Of course businesses exist to make money... the question is... do you honestly believe in your heart of hearts that Cornell has steered the ship in such a way that has maximized the long term potential of the company? Clearly, you do. That's because you are fucking clueless.
I don't disagree with anything you're saying (except the clueless part). Share held organizations rarely make decisions for long-term growth. This is a well demonstrated truth, they make decisions to make shareholders money. The ever-increasing march for profit. Reduce cost, increase productivity. Do more with less. This is the battle-cry of the retail industry, it has been for many years. Shareholders are very short-sighted.
For what it's worth, Targets YoY growth @ April 22' was
4.03%, Wal-Mart was at
2.34%. Though this could be a reflection of Target positioning itself better during the pandemic than Wal-Mart. Inflation is irrelevant because both companies exist in the same inflated market.
Do I believe Cornell has steered the ship to maximize long term potential? Yes and no.

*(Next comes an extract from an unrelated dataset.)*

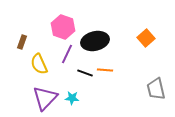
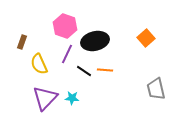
pink hexagon: moved 2 px right, 1 px up
black line: moved 1 px left, 2 px up; rotated 14 degrees clockwise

Yes - Because the decisions he made whether through foresight or luck positioned Target to do very well during the pandemic. Which probably let to a much better position than it otherwise would have been. The in-store experience is just not the future for most people. In an economy with a vanishing middle class, people want quick and they want cheap. Gone are the days where they want bright and clean. In this way he has made some strategic decisions that promote long term growth.
But also no. Because a large portion of the vertically integrated supply (mainly softlines and some home) is driven by the in-store shopping experience. I have not worked at Target in some time, but I would be interested to see a breakdown of profit percentage by category. Softlines I suspect would still occupy a healthy percentage of that. And the state of stores definitely does play a large factor in this.
It remains to be seen (at least to me) how this will play out from a longevity standpoint. In my mind, one of two things happens:
- They choose to reduce labor force to maintain labor costs. Amazon and Wal-Mart use their supply-chain dominance to strangle Target. Target dumps anything perishable, pivots completely to SFS/Curbside, and goes all-in on the Cornell vision of an Amazon 2.0. Reduced salesfloor footprint, with stores becoming essentially mini DC hubs and chink away at competitors by instituting last-leg delivery.
- A new CEO comes in and they choose to re-invest in stores. Increase labor force and increased labor cost. Lower profits but improved store experience, focused mainly on vertically integrated product, such as softlines and owned brands.
My gut tells me number one is going to be what happens.
One thing I do know for sure. 5 years from now we will still be here complaining about the good-ole' days while Target profits disgusting amounts of money and reaps the fruits of our labor as workers, and our complacency as consumers.
The real answer is to just leave retail. Let it all burn.